------ RECORDS SHOWN

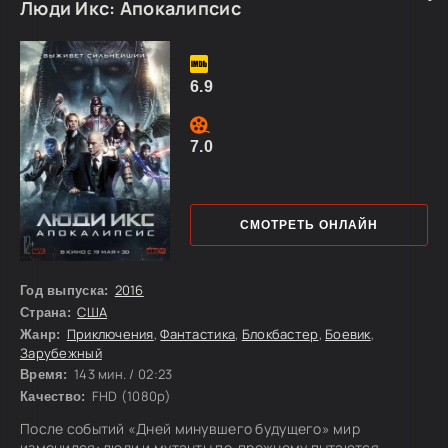
Страж, и Мелина.
Люди Икс: Апокалипсис
6.9
7.0
СМОТРЕТЬ ОНЛАЙН
2016
Год выпуска:
США
Страна:
Приключения
,
Фантастика
,
Блокбастер
,
Боевик
,
Жанр:
Зарубежный
143 мин. / 02:23
Время:
FHD (1080p)
Качество:
После событий «Дней минувшего будущего» мир
изменился: люди и мутанты по-прежнему пытаются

------------

PROBLEM DESCRIPTION -
Only the text of the entries above is to be given again, exactly, with the pictures left out.

ANSWER TO THE PROBLEM -
Страж, и Мелина.
Люди Икс: Апокалипсис
6.9
7.0
СМОТРЕТЬ ОНЛАЙН
2016
Год выпуска:
США
Страна:
Приключения
,
Фантастика
,
Блокбастер
,
Боевик
,
Жанр:
Зарубежный
143 мин. / 02:23
Время:
FHD (1080p)
Качество:
После событий «Дней минувшего будущего» мир
изменился: люди и мутанты по-прежнему пытаются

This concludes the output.